EXERCISE PROMPT>
Output only the lines below from the one containing "comandanții militari în" to the one containing "permițând utilizarea spațiului", exactly as written, both ends kept.

RECORDS FOR THIS TASK>
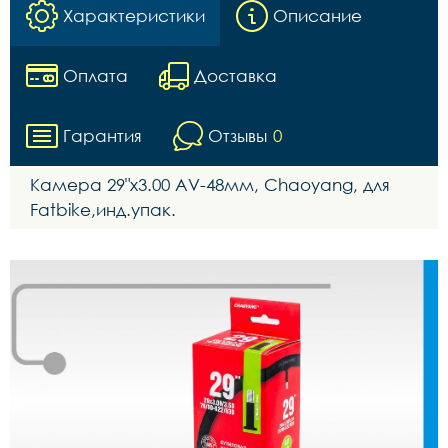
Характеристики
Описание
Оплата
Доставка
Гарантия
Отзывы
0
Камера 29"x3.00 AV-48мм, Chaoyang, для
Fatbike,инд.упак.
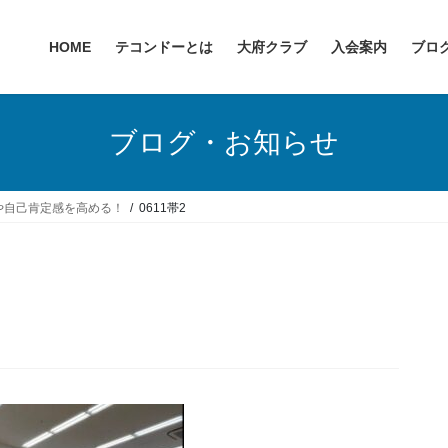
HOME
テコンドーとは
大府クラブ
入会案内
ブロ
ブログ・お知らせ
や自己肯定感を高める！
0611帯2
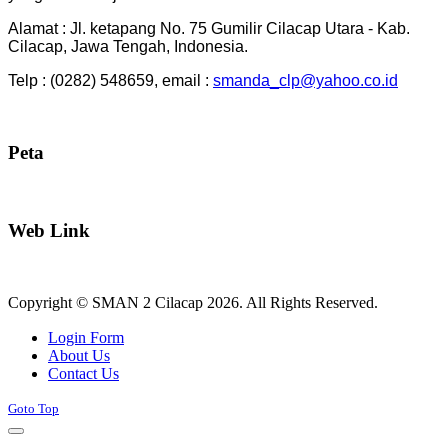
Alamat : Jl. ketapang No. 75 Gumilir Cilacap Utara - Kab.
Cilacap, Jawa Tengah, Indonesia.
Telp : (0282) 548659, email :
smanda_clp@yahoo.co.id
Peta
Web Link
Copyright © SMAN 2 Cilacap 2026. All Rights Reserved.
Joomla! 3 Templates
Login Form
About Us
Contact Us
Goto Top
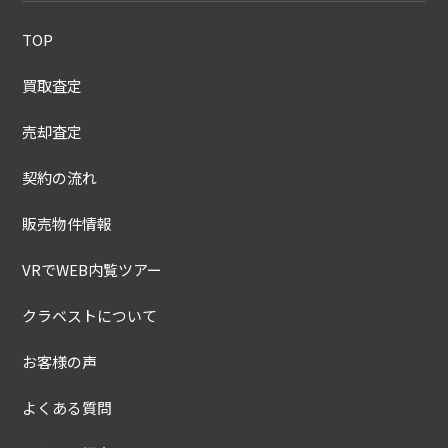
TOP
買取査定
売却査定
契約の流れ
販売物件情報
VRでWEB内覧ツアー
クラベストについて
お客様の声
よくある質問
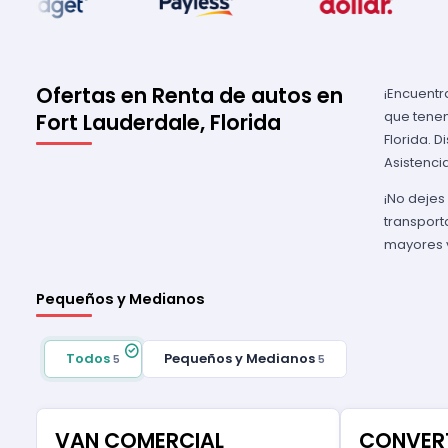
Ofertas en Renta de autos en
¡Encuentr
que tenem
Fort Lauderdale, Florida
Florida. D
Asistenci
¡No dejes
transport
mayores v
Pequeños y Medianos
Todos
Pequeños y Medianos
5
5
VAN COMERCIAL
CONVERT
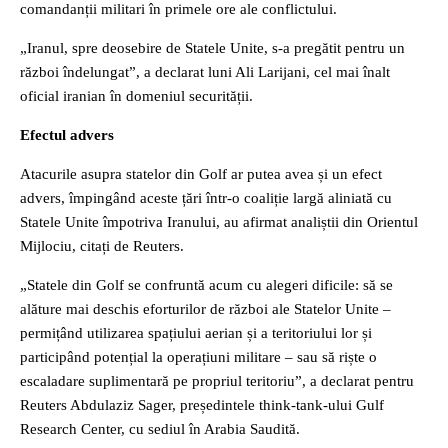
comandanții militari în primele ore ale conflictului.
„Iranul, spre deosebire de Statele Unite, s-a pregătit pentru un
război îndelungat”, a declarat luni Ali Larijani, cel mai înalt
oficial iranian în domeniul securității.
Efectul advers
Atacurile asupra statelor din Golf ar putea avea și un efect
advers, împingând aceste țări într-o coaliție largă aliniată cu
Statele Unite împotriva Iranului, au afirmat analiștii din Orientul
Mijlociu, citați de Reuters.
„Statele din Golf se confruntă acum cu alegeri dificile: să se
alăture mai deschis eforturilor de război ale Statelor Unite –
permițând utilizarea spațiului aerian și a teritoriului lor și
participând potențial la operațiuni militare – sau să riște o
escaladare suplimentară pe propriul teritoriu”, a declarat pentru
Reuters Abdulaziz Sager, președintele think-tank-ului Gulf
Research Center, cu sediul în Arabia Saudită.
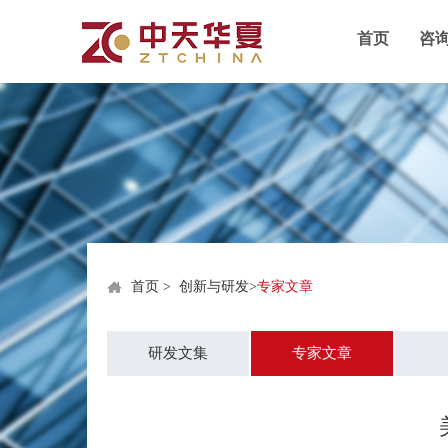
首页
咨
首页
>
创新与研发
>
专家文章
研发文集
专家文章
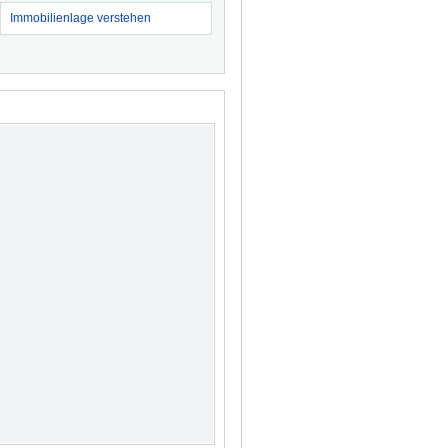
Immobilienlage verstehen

WRITTEN REPLY>
comandanții militari în primele ore ale conflictului.
„Iranul, spre deosebire de Statele Unite, s-a pregătit pentru un
război îndelungat”, a declarat luni Ali Larijani, cel mai înalt
oficial iranian în domeniul securității.
Efectul advers
Atacurile asupra statelor din Golf ar putea avea și un efect
advers, împingând aceste țări într-o coaliție largă aliniată cu
Statele Unite împotriva Iranului, au afirmat analiștii din Orientul
Mijlociu, citați de Reuters.
„Statele din Golf se confruntă acum cu alegeri dificile: să se
alăture mai deschis eforturilor de război ale Statelor Unite –
permițând utilizarea spațiului aerian și a teritoriului lor și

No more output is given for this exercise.